> [Description of the task]: Please tally how many lines in the entries below include the word "Autoconsumo", giving only the number.

> [Input for this task]:
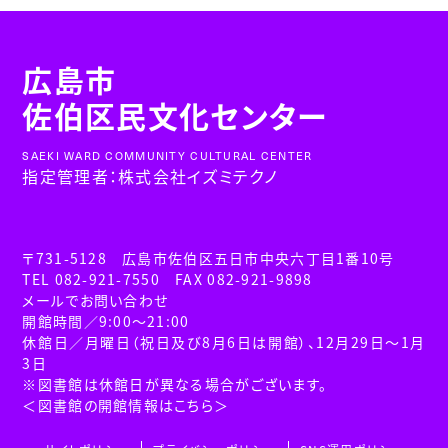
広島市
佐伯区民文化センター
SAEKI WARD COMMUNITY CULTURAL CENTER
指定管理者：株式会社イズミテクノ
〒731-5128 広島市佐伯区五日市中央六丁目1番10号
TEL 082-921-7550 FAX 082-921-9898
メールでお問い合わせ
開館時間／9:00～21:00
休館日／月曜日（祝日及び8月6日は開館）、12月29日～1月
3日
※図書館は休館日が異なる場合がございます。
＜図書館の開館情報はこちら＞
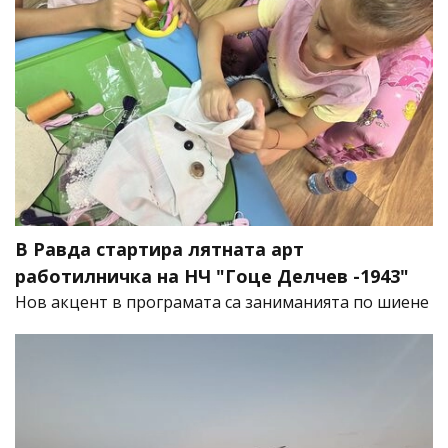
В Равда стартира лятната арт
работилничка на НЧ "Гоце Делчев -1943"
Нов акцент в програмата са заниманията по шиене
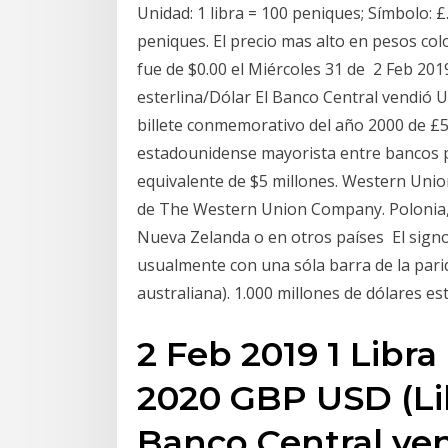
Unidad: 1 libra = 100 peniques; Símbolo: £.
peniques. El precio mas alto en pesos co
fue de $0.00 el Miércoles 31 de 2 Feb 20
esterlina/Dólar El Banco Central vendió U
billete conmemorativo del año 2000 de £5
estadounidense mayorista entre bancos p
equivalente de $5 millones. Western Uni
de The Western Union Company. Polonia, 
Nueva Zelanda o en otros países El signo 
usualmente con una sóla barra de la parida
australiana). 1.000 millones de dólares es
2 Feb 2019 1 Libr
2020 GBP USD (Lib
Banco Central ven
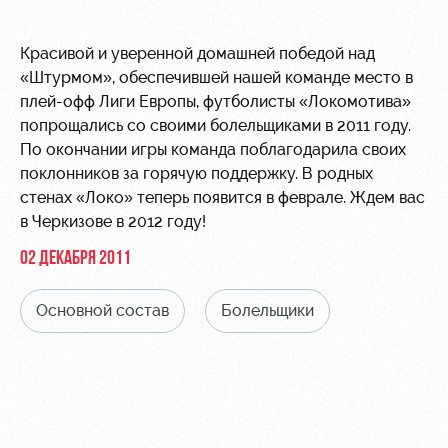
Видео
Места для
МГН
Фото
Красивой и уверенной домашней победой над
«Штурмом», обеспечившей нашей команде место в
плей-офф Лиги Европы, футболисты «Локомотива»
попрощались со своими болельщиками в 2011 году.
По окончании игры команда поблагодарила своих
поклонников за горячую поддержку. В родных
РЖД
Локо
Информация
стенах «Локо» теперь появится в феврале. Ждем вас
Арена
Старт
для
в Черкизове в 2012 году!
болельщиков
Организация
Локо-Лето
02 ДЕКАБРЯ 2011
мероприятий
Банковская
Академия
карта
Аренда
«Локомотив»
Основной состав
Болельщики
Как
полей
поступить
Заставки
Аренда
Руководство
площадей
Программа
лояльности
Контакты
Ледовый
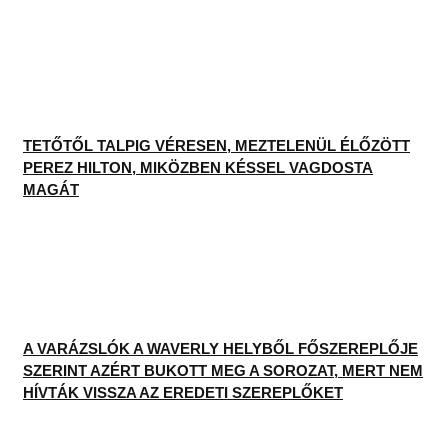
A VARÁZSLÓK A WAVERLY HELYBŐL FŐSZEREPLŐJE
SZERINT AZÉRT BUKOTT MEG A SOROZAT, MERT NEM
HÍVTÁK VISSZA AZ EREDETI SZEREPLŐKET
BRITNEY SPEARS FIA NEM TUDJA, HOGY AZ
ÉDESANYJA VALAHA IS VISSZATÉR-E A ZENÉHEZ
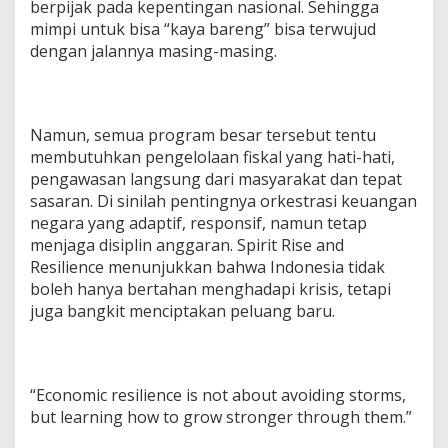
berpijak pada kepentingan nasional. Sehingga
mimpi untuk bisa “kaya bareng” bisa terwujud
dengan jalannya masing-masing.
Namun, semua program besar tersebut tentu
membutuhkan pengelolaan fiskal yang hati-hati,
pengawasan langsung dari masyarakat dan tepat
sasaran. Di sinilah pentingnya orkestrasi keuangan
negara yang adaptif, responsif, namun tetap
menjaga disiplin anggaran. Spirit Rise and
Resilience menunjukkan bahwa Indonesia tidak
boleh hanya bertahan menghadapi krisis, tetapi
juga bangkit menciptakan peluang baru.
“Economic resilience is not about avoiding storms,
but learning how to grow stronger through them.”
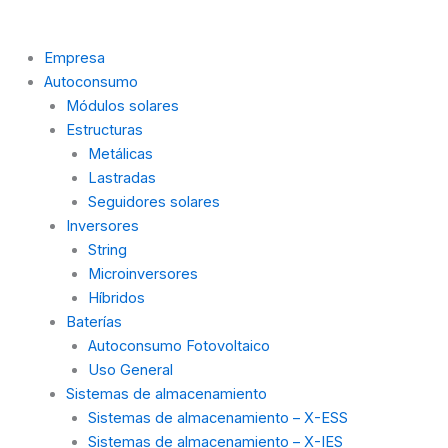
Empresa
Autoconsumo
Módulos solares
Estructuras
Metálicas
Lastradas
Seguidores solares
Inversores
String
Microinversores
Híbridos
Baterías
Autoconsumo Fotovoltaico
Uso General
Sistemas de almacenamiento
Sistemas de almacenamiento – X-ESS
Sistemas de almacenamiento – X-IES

* * *

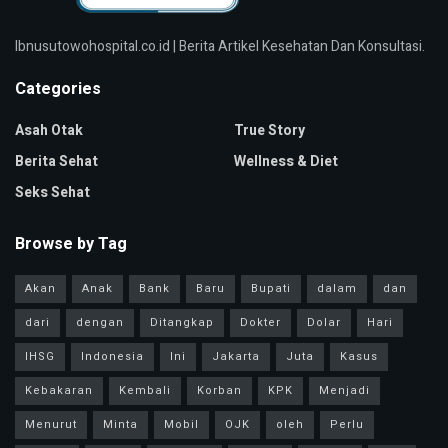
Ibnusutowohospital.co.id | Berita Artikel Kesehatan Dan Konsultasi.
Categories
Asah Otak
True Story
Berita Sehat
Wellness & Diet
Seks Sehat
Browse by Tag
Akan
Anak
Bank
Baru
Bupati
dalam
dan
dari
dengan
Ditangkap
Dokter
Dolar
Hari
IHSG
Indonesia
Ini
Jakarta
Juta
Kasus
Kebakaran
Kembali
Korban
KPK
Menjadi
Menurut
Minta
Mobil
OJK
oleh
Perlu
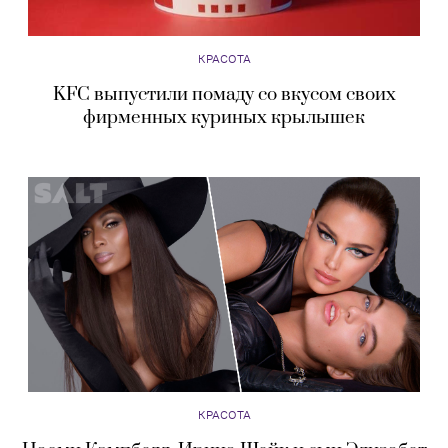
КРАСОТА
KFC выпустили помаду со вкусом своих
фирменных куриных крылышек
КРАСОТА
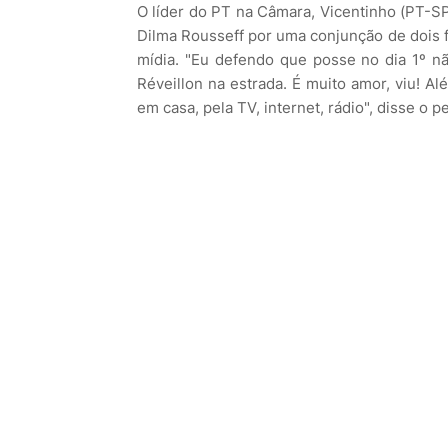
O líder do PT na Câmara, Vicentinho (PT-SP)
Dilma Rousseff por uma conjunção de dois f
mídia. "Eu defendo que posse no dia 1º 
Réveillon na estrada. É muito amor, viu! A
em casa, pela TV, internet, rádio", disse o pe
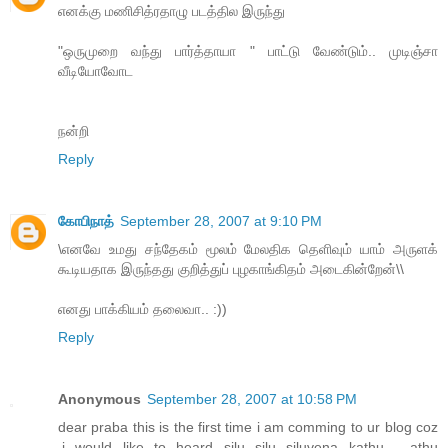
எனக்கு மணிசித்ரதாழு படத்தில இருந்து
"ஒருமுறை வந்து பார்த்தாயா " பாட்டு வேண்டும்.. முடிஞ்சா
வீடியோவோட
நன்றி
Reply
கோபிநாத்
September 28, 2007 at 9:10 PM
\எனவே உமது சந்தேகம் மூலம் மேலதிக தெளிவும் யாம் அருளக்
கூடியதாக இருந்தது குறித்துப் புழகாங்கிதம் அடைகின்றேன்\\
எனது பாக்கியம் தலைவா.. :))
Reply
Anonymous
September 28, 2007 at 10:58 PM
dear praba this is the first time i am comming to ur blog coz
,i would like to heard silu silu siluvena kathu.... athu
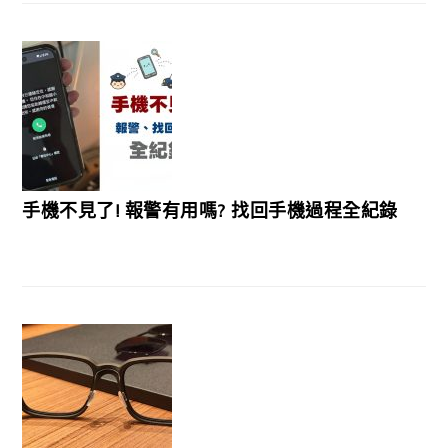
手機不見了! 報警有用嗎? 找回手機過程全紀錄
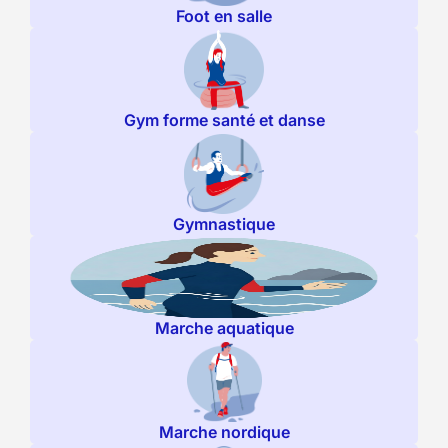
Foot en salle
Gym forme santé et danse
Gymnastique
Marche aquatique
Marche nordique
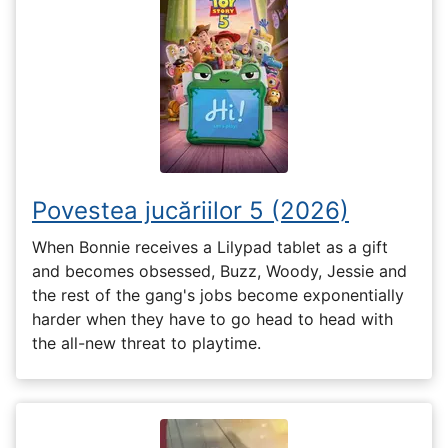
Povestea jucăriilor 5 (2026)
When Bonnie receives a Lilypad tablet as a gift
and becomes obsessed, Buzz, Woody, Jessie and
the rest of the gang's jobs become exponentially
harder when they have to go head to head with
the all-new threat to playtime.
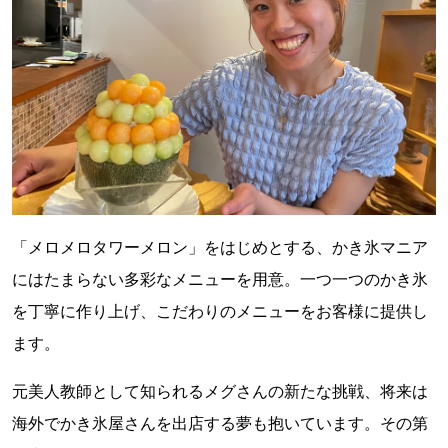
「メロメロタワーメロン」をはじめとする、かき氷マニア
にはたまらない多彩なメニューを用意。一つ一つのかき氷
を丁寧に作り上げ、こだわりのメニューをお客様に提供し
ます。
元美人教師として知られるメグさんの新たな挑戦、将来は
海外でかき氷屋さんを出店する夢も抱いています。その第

> [Written solution]: 2